As a Periodontist, having treated numerous impacted canines, and from the clinical perspective I totally agree with your assessments.
A question and problem that continues to be an elusive is determining if the impacted canine is ankylosed or not. Therefore, what tools do Orthodontists employe in order to make this assessment, if any?
Other preventable iatrogenic complications associated with Orthodontic Tooth Movement might include: Orthodontic relapse, apical root resorption, white spot lesions, and particularly Gingival recession.
A blog posting on mitigating these issues through phenotype modification would be valuable and probably appreciated. I am happy to write this narrative as a publication for a future blog.
I am also keen to present this material to members of the British Orthodontic – Periodontal community if wanted.
Thanks for all you do for us.
Very best wishes from Atlanta, Georgia. 404/784-7272, [email protected]
Colin Richman DMD
Pediatric DentistsDO Play a Great ROLE in eval using & help prevent impactiion of Perm, Canines – start Early around the Age between 7-9 yrs. & may need to consider series of extraction of Rtomay teeth & possibly 1st premolar extraction – & ortho tx.

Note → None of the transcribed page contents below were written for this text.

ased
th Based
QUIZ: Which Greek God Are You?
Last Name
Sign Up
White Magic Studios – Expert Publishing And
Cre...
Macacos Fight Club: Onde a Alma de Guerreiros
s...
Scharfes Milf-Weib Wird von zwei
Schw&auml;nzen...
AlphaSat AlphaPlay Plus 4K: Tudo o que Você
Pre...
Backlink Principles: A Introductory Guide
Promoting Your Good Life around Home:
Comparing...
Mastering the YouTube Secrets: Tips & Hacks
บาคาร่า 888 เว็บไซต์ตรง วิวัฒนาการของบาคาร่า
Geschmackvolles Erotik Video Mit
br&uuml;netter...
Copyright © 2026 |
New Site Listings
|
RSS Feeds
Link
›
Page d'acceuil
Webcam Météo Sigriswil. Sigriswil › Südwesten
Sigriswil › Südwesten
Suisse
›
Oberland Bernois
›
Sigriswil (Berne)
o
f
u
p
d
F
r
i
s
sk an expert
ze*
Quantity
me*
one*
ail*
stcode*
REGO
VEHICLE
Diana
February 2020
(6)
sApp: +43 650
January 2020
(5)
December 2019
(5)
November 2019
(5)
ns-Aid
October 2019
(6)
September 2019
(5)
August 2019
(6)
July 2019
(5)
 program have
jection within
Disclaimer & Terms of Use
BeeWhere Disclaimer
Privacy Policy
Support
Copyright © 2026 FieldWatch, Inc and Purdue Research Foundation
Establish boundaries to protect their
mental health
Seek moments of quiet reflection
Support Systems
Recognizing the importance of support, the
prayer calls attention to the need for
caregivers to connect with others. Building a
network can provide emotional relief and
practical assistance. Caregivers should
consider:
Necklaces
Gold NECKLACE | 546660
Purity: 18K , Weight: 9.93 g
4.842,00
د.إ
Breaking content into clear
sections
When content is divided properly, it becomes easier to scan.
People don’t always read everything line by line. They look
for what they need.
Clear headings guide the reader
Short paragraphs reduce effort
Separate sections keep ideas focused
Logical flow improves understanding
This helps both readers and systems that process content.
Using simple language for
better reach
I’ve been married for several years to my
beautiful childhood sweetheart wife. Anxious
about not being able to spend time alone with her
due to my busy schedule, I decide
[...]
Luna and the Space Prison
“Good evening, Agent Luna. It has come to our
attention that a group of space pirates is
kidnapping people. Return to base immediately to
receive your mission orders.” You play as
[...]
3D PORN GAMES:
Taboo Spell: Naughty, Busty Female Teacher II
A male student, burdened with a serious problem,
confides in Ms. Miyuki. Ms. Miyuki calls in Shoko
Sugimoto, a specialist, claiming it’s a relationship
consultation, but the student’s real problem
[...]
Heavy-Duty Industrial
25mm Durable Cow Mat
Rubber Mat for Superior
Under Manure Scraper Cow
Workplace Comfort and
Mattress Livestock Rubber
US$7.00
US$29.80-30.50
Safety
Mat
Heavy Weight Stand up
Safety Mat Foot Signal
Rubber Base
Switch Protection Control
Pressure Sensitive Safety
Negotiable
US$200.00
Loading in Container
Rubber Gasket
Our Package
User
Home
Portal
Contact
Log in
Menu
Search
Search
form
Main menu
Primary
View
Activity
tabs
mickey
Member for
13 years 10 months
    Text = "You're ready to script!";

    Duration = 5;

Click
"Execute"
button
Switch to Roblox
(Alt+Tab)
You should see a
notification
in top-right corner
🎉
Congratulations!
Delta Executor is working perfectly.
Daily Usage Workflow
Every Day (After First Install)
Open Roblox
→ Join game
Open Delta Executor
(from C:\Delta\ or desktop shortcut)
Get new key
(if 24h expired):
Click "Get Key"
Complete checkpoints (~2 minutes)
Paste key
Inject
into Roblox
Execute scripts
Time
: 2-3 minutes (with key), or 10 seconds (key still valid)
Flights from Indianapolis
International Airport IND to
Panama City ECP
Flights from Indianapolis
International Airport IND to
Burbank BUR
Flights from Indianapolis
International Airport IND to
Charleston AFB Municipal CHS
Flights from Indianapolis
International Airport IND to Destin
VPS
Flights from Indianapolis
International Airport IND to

Long Tetm Procedure- follow ups, evaluation & tx
Thank you for an excellent post. Size 2 maxillary occlusal films should be taken at age 6, 8, 10 to reveal the path of eruption of the Maxillary Succedaneous canines. An upper fixed RPE with possible extractions of the deciduous canines when the permanent canines are mesially inclined can save a huge amount of effort “down the road”.